- [GOAL OF THE EXERCISE]:
Print the records below exactly, from the line containing "تاکسی سرویس" down to the line containing "GESTIONAR PREFER", both lines included, and omit every picture.

########

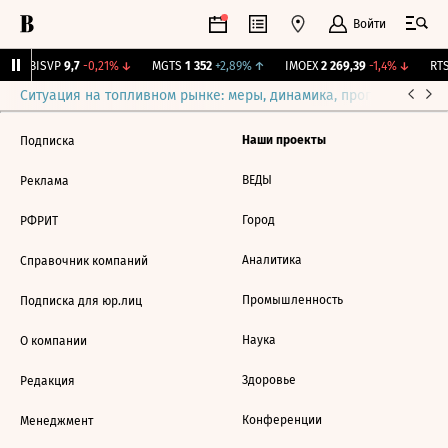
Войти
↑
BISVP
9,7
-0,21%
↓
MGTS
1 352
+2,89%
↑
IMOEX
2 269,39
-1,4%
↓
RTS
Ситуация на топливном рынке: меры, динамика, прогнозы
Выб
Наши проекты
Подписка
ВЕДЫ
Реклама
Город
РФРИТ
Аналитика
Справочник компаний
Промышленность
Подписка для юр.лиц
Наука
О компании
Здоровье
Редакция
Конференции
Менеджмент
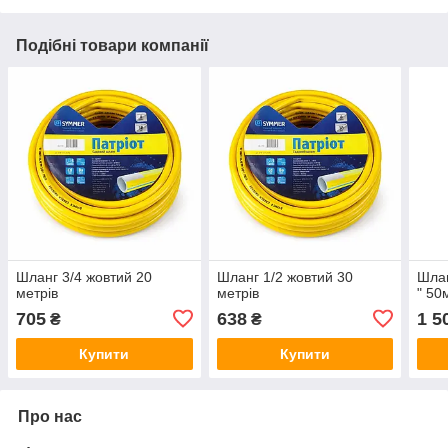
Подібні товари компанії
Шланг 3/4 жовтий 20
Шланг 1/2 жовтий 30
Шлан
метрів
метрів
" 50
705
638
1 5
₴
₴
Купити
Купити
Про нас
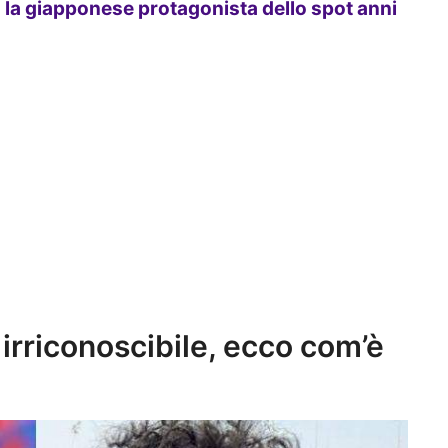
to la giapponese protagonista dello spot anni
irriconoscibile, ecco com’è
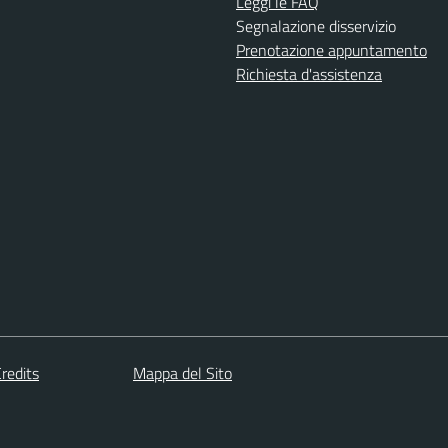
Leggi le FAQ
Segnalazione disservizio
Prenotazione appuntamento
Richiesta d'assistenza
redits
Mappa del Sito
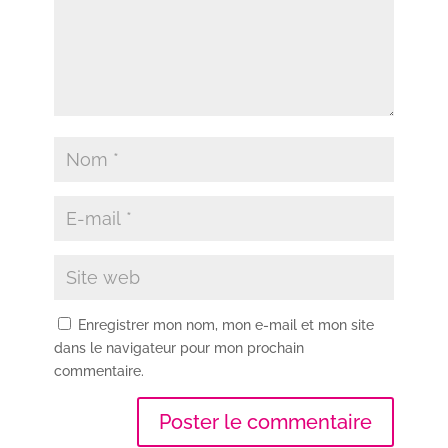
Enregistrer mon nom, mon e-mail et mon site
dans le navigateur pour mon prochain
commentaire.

########

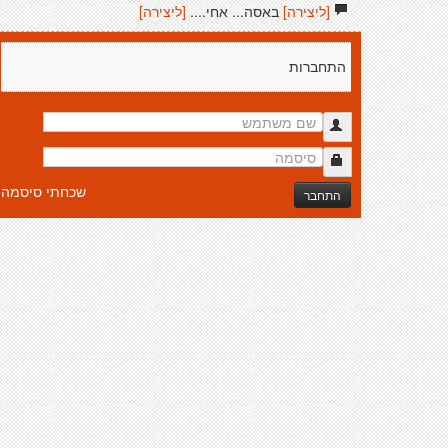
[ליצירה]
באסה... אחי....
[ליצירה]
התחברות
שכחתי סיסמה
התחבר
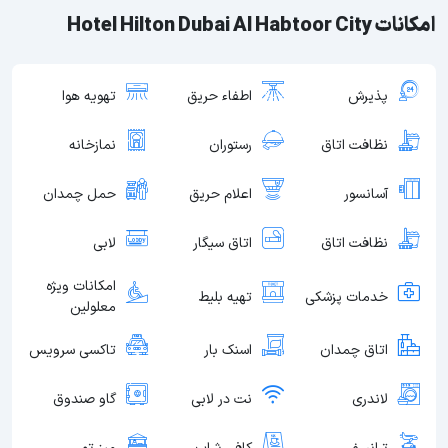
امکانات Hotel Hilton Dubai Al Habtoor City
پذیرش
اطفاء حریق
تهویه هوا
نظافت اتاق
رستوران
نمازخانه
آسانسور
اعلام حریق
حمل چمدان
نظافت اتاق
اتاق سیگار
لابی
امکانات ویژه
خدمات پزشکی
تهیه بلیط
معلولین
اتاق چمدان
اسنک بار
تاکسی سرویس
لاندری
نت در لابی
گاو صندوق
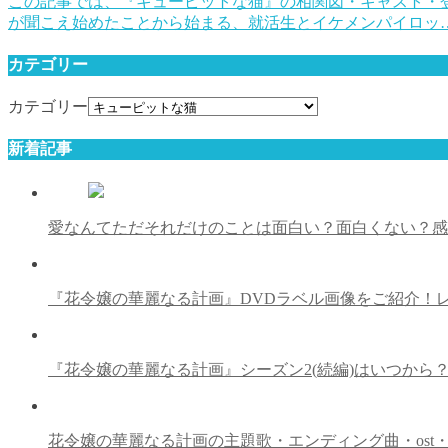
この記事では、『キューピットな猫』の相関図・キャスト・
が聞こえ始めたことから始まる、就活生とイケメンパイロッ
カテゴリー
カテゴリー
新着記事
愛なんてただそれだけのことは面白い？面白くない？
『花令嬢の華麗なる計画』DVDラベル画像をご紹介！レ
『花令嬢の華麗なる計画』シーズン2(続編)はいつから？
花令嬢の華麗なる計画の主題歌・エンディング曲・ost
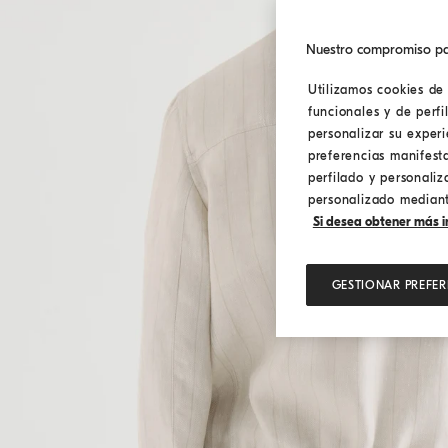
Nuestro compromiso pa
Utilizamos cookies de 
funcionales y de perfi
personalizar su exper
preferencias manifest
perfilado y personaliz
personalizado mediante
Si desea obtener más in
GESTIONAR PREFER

########

- [SOLUTION TO THE EXERCISE]:
تاکسی سرویس
لاندری
نت در لابی
گاو صندوق
この記事では、『キューピットな猫』の相関図・キャスト・
が聞こえ始めたことから始まる、就活生とイケメンパイロッ
カテゴリー
カテゴリー
新着記事
愛なんてただそれだけのことは面白い？面白くない？
『花令嬢の華麗なる計画』DVDラベル画像をご紹介！レ
『花令嬢の華麗なる計画』シーズン2(続編)はいつから？
花令嬢の華麗なる計画の主題歌・エンディング曲・ost
Nuestro compromiso pa
Utilizamos cookies de 
funcionales y de perfi
personalizar su exper
preferencias manifest
perfilado y personaliz
personalizado mediante
Si desea obtener más in
GESTIONAR PREFER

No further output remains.